Since the southern motorway extension was completed in the early 1990's, countless numbers of New Zealanders have driven blithely by a large cluster of boulders in a farm field, unaware of the significance of what they're getting a fleeting glimpse of.

The author driving north on SH1 and passing the obelisk cluster, so familiar to New Zealanders travelling between Auckland City and locations southward.

In June 2005, however, English antiquarian, Stuart Mason decided to stop and have a closer look, so took the motorway turnoff, parked his car and walked back along the fence-line to view the huge boulders. He and Emily were surprised to see very intricate and beautiful bas relief incising on the side of the largest boulder. They later (June 12th) told me of their find and showed me a few photos they'd taken. Obviously there was more to this grouping of large boulders than the average heedless, passing motorist was ever likely to contemplate, unless they'd had considerable experience with megalithic sites, like Stuart and Emily. I decided to head out and have a close look myself, but was thoroughly engrossed in writing a book at the time, so filed the intention away in the "things to do urgently" pile.

About 5-months later, on the 29th of October 2005, I got an email from Paul Walsh, an 18-year old researcher of the many pre-Maori structures and alignments to be found within the Auckland Isthmus. Paul had been atop Mt. Wellington and noted how one of the alignment trenches there targets Rangitoto Island, whereas another aligns onto One Tree Hill. He also checked out one of the trenches on Mt. Hobson that aligned onto Rangitoto. Paul had previously witnessed how the ancient, purpose build equinox alignment, extending from from Stockade Hill to Mt. Albert, works, with the equinoctial sun setting in or rising from the Mt. Wellington crest trench. He was fast getting a clear picture that the 36 volcanic cones of Auckland were not set up to be Maori PA hill fortifications, but were a part of a very sophisticated overland alignment and observatory complex, hill-to-hill. These laboriously carved, former volcanic cones, with their many sighting pits, alignment trenches, cairn and boulder markers, were built by the ancient Patu-paiarehe people, who lived in New Zealand for thousands of years before the coming of the Polynesian - Melanesian Maori warriors.

I later gave Paul directions to the obelisks at Bombay Hill and asked him to check out the incising on the stones there. He emailed me back that one of the boulders at Bombay Hill had 5 BULLAUNS cut into it. Paul had read about the many bullauns we've been finding around New Zealand and was able to immediately recognise what he was looking at, as well as understand the profound significance thereof.

It was time I went and had a look myself.

The huge obelisk boulders at Bombay Hill, with Dion and Luisa sitting atop the largest stone.

This very intricate, hand carved, bas relief incising was first brought to my attention by English antiquarian, Stuart Mason.

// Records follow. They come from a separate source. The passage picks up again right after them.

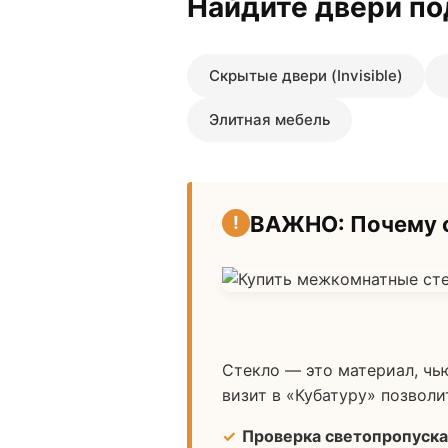
Найдите двери по
Скрытые двери (Invisible)
Элитная мебель
ВАЖНО: Почему с
Стекло — это материал, чь
визит в «Кубатуру» позволи
Проверка светопропуска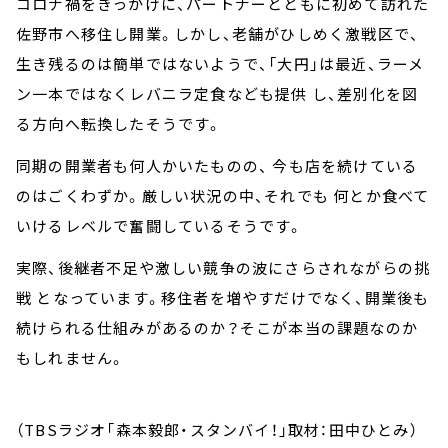
コロナ禍をきっかけに、パートナーとともに初めて訪れた
佐野市へ移住し開業。しかし、老舗がひしめく激戦区で、
生き残るのは簡単ではないようで、「大円」は最近、ラーメ
ン一本ではなくレバニラ定食なども提供 し、差別化を図
る方向へ転換したそうです。
同期の開業者も何人かいたものの、 今も店を続けている
のはごくわずか。厳しい状況の中、それでも 何とか食べて
いけるレベルで奮闘しているそうです。
実際、後継者不足や激しい競争の波にさらされながらの挑
戦 となっています。移住者を増やすだけでなく、開業後も
続けられる仕組みがあるのか？そこが本当の課題なのか
もしれません。
（TBSラジオ「森本毅郎・スタンバイ！」取材：田中ひとみ）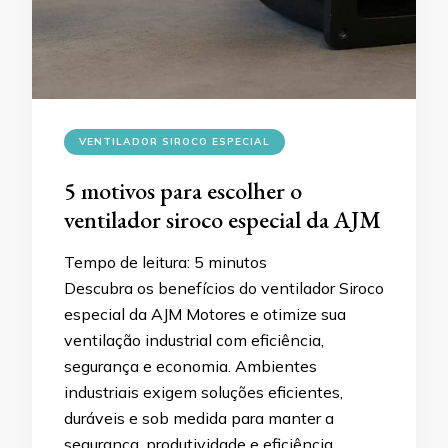
VENTILADOR SIROCO ESPECIAL
5 motivos para escolher o
ventilador siroco especial da AJM
Tempo de leitura:
5
minutos
Descubra os benefícios do ventilador Siroco
especial da AJM Motores e otimize sua
ventilação industrial com eficiência,
segurança e economia. Ambientes
industriais exigem soluções eficientes,
duráveis e sob medida para manter a
segurança, produtividade e eficiência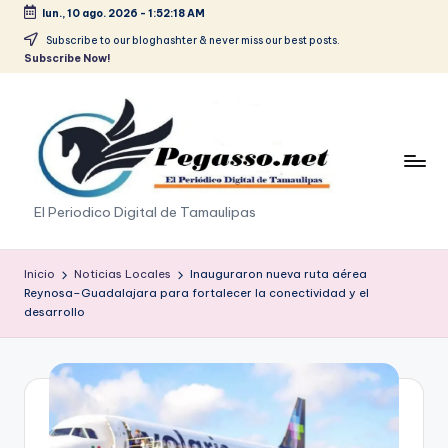
lun., 10 ago. 2026
-
1:52:18 AM
Saltar
Subscribe to our bloghashter & never miss our best posts.
Subscribe Now!
al
contenido
p
El Periodico Digital de Tamaulipas
e
g
Inicio
Noticias Locales
Inauguraron nueva ruta aérea
Reynosa–Guadalajara para fortalecer la conectividad y el
a
desarrollo
s
o
.
p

1. The large boulder containing five hand hewn bullaun bowls. 2. The intricate pattern incising on the side of the largest obelisk boulder. 3. A smaller boulder with very typical "directional" incising circumnavigating and deeply etched into it, with secondary lines branching off the main line.

One of the five hand hewn bullaun bowls, this one 14-centimetres across and containing water from a recent shower. Irregularities in the walls of the bullauns, detected with a profile gauge, indicated that they had been made by hand and were not the product of a modern boring machine.

The bullauns, although scoured and rubbed to a smooth, attractive finish, proved to be quite irregular in their wall-line shapes, when tested with a profile gauge by engineer, Barry Taylor. His conclusion, shared by others who have inspected the bullauns carefully, was that all five were hand hewn. Small, golf-ball sized cups at the base of each bullaun have partially undercut walls, consistent with someone applying leverage on an irregular stone shaping tool, while scouring the inside of the bullaun with side to side movements..

Barry shows his daughter, Wairua, the "directional" incising and other strange marking found on one of the boulders. The larger obelisks also have serpentile or curvilinear, eel-type incising crossing through them.

English Antiquarian, Stuart Mason inspecting a bullaun bowl cut into a boulder at Taylor's Mistake in the South Island of New Zealand. The use of bullauns, stemming from Neolithic Age ritual cleansing and "holy wells" traditions still practised in Continental Europe and Britain, was equally prevalent in New Zealand. The Pagan European bullaun ritual practices were adopted by the early Christian church and bullaun bowls became the "baptismal fonts" or holy water vessels of the church for baptism, sprinkling or christening rituals.